* [Page-level text extractions]:
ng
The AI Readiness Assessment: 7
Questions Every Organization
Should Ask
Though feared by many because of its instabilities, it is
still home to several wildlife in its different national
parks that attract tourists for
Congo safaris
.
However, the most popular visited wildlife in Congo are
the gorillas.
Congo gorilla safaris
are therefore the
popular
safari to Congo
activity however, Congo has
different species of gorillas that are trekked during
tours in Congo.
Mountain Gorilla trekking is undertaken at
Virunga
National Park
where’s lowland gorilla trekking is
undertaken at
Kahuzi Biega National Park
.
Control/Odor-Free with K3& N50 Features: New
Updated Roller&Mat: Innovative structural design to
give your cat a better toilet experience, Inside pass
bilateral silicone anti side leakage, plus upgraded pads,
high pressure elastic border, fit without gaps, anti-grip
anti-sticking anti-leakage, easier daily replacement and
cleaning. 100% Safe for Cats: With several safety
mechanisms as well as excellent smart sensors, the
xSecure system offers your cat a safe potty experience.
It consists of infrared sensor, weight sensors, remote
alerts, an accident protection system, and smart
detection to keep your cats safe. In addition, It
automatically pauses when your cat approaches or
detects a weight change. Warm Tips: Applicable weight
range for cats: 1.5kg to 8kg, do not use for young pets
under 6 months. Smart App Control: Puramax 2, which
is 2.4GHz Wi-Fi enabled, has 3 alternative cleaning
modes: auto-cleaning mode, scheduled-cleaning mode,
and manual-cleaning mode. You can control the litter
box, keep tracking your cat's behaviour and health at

...

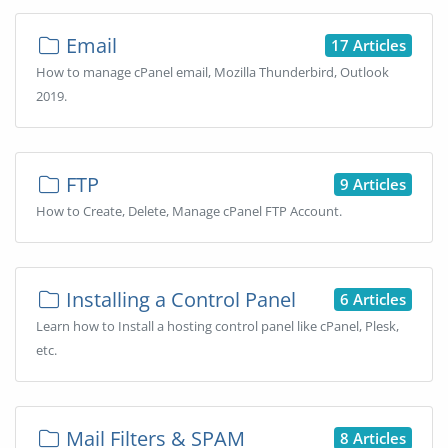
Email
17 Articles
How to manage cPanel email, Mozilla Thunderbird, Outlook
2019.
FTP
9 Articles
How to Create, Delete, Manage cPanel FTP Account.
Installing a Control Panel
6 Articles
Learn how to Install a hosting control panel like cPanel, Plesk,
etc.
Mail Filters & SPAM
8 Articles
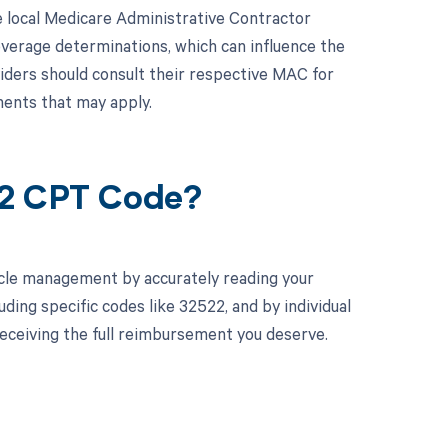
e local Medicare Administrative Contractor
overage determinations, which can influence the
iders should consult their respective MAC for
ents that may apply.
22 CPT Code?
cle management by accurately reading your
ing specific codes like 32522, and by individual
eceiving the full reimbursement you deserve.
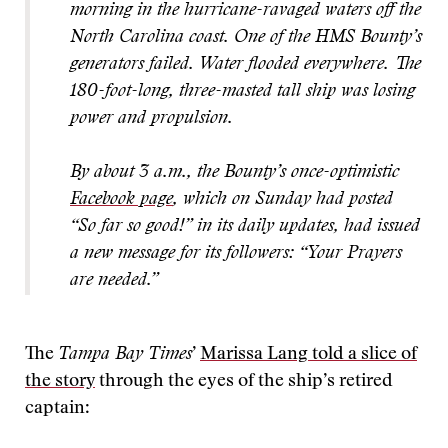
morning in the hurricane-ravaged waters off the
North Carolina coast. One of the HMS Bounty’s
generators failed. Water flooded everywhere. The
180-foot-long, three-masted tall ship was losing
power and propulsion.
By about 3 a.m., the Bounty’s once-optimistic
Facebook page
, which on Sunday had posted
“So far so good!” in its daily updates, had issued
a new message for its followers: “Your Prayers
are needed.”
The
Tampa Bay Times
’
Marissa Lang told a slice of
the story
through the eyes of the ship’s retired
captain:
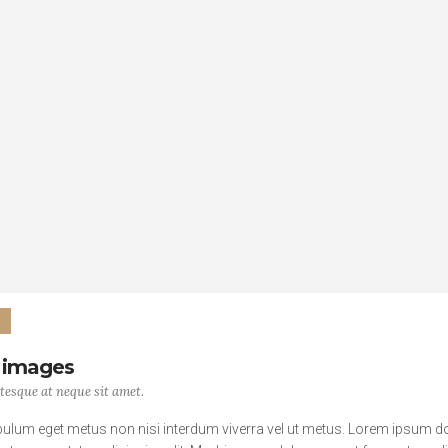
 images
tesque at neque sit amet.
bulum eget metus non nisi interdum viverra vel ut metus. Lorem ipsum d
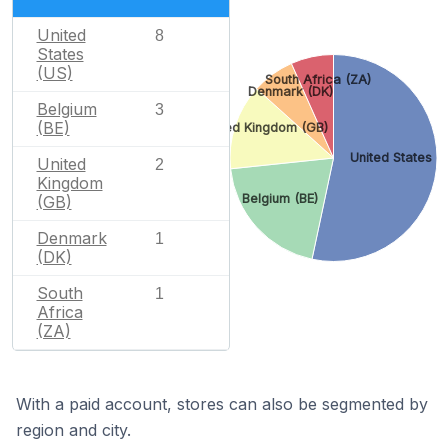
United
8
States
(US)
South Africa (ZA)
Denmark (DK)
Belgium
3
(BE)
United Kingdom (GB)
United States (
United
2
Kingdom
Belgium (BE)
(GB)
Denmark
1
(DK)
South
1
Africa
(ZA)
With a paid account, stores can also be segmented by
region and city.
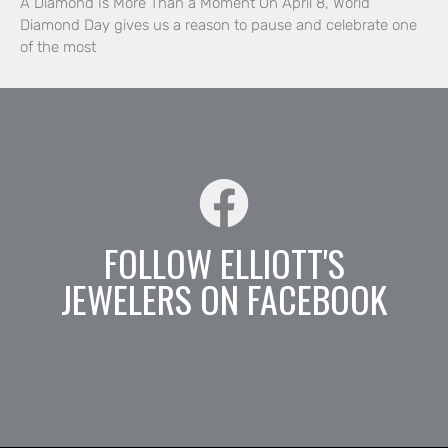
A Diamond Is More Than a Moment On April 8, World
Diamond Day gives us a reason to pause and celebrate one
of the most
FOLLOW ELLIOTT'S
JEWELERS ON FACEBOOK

* [WHAT IS NEEDED]: Write down again, exactly as given, only the lines above that fall from the line with "anti-sticking anti-leakage, easier" to the line with "box, keep tracking", inclusive.

* [SOLVED EXERCISE]:
anti-sticking anti-leakage, easier daily replacement and
cleaning. 100% Safe for Cats: With several safety
mechanisms as well as excellent smart sensors, the
xSecure system offers your cat a safe potty experience.
It consists of infrared sensor, weight sensors, remote
alerts, an accident protection system, and smart
detection to keep your cats safe. In addition, It
automatically pauses when your cat approaches or
detects a weight change. Warm Tips: Applicable weight
range for cats: 1.5kg to 8kg, do not use for young pets
under 6 months. Smart App Control: Puramax 2, which
is 2.4GHz Wi-Fi enabled, has 3 alternative cleaning
modes: auto-cleaning mode, scheduled-cleaning mode,
and manual-cleaning mode. You can control the litter
box, keep tracking your cat's behaviour and health at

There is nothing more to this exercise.